US retailer Target recently made the ridiculous choice to (poorly) photoshop an already svelte teen model in order to give her a thigh gap and alien-like limbs.
On-line news site Mamamia were the first to expose this insanity here in Australia: “What’s disturbing here is not only is someone with inferior retouching skills attacking catalogue images, but that images of teenagers are being slimmed down in the first place.” Amen!
I appreciated the opportunity to discuss this on channel 9’s Mornings program with Mia Freedman:
Do short shorts = trampy? Does a short skirt = slutty?
The American Psychological Association (APA) defines “sexualisation” as occurring when a person’s value is believed to come only from their sexual appeal; their sexiness is judged according to a narrow ideal of physical attractiveness; or they are sexually objectified (that is, seen simply as an object for others’ sexual use). This may have a serious impact on a child’s cognitive functioning, physical and mental health, and on their sexuality.
As a parent and educator, this has concerned me enough to compel me to act.

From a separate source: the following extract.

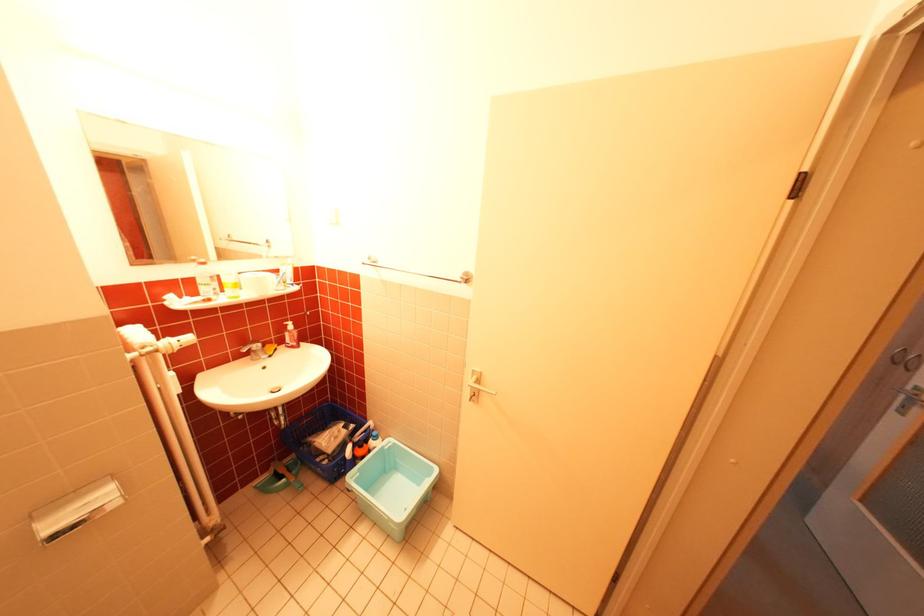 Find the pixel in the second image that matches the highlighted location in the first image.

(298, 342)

Back in 2002, I founded a company, Enlighten Education, which now works with over 20,000 girls a year in schools. We encourage girls to be discerning consumers and critical thinkers and to find their own voice and power in a complex world. I’ve taken to the streets to protest against child beauty pageants. I’ve backed boycotts of stores that market Playboy-branded merchandise to kids. Back in 2007, when 60 Minutes did a feature story in response to the Senate’s inquiry into this issue, I was presented as the “poster girl” for parents who were concerned that our culture imposes pressures on girls to be too sexy, too soon. Hell, I have even written two books aimed at supporting parents, and girls, to claim their own power.
So why am I not thrilled at the latest online furor over the mother’s Facebook message to clothing store Target that slammed them for encouraging girls to look “trampy”? After all, over 57,000 people agreed with her. Why too aren’t I elated by the subsequent media storm this has initiated, which has seen two different pairs of denim shorts held up as shocking examples of sexualized clothing we should all be morally outraged by?
Because short shorts are not evidence of the sexualisation of our children, nor should children ever be labeled as “trampy”. And the really important and valid discussions around the sexualisation of children we need to be having at the moment seem to be being hijacked by those that would have this issue used as an excuse to shame girls and women based on their clothing choices.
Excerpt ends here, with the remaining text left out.